All of the data that follows should be retyped exactly as it appears.
--- Available records ---
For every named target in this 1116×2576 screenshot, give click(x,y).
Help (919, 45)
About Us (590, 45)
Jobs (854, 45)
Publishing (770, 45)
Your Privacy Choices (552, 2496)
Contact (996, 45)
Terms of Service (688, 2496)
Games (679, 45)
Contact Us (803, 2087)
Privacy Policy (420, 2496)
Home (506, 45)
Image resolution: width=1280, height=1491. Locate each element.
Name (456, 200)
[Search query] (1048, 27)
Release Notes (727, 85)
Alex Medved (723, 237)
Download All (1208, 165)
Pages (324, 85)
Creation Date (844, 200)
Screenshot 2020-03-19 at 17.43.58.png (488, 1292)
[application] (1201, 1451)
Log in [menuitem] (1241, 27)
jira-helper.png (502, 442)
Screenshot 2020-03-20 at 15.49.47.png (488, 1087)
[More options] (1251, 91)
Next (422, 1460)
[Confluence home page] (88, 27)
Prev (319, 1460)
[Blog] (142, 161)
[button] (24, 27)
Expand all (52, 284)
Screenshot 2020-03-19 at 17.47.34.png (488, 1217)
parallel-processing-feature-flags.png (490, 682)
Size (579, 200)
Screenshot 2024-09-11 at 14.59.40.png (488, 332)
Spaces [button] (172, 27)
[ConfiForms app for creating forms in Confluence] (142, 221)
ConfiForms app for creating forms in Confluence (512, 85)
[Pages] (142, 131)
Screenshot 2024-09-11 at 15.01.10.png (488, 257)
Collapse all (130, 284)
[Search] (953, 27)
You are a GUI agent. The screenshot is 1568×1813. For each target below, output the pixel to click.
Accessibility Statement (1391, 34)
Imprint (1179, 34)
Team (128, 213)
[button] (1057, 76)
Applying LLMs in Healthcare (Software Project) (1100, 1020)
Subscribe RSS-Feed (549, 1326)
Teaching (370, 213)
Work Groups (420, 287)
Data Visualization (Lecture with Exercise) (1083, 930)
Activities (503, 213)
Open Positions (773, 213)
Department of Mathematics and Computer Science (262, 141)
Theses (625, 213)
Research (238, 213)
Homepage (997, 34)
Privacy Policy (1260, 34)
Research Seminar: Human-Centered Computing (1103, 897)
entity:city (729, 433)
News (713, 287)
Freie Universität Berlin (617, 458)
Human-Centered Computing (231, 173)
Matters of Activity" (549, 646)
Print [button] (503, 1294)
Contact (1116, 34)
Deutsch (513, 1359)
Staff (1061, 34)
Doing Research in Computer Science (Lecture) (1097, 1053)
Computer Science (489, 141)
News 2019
---
▶ [Finished task]
For every named target in this 1116×2576 screenshot, give click(x,y).
Help (919, 45)
About Us (590, 45)
Jobs (854, 45)
Publishing (770, 45)
Your Privacy Choices (552, 2496)
Contact (996, 45)
Terms of Service (688, 2496)
Games (679, 45)
Contact Us (803, 2087)
Privacy Policy (420, 2496)
Home (506, 45)
Image resolution: width=1280, height=1491. Locate each element.
Name (456, 200)
[Search query] (1048, 27)
Release Notes (727, 85)
Alex Medved (723, 237)
Download All (1208, 165)
Pages (324, 85)
Creation Date (844, 200)
Screenshot 2020-03-19 at 17.43.58.png (488, 1292)
[application] (1201, 1451)
Log in [menuitem] (1241, 27)
jira-helper.png (502, 442)
Screenshot 2020-03-20 at 15.49.47.png (488, 1087)
[More options] (1251, 91)
Next (422, 1460)
[Confluence home page] (88, 27)
Prev (319, 1460)
[Blog] (142, 161)
[button] (24, 27)
Expand all (52, 284)
Screenshot 2020-03-19 at 17.47.34.png (488, 1217)
parallel-processing-feature-flags.png (490, 682)
Size (579, 200)
Screenshot 2024-09-11 at 14.59.40.png (488, 332)
Spaces [button] (172, 27)
[ConfiForms app for creating forms in Confluence] (142, 221)
ConfiForms app for creating forms in Confluence (512, 85)
[Pages] (142, 131)
Screenshot 2024-09-11 at 15.01.10.png (488, 257)
Collapse all (130, 284)
[Search] (953, 27)
You are a GUI agent. The screenshot is 1568×1813. For each target below, output the pixel to click.
Accessibility Statement (1391, 34)
Imprint (1179, 34)
Team (128, 213)
[button] (1057, 76)
Applying LLMs in Healthcare (Software Project) (1100, 1020)
Subscribe RSS-Feed (549, 1326)
Teaching (370, 213)
Work Groups (420, 287)
Data Visualization (Lecture with Exercise) (1083, 930)
Activities (503, 213)
Open Positions (773, 213)
Department of Mathematics and Computer Science (262, 141)
Theses (625, 213)
Research (238, 213)
Homepage (997, 34)
Privacy Policy (1260, 34)
Research Seminar: Human-Centered Computing (1103, 897)
entity:city (729, 433)
News (713, 287)
Freie Universität Berlin (617, 458)
Human-Centered Computing (231, 173)
Matters of Activity" (549, 646)
Print [button] (503, 1294)
Contact (1116, 34)
Deutsch (513, 1359)
Staff (1061, 34)
Doing Research in Computer Science (Lecture) (1097, 1053)
Computer Science (489, 141)
News 2019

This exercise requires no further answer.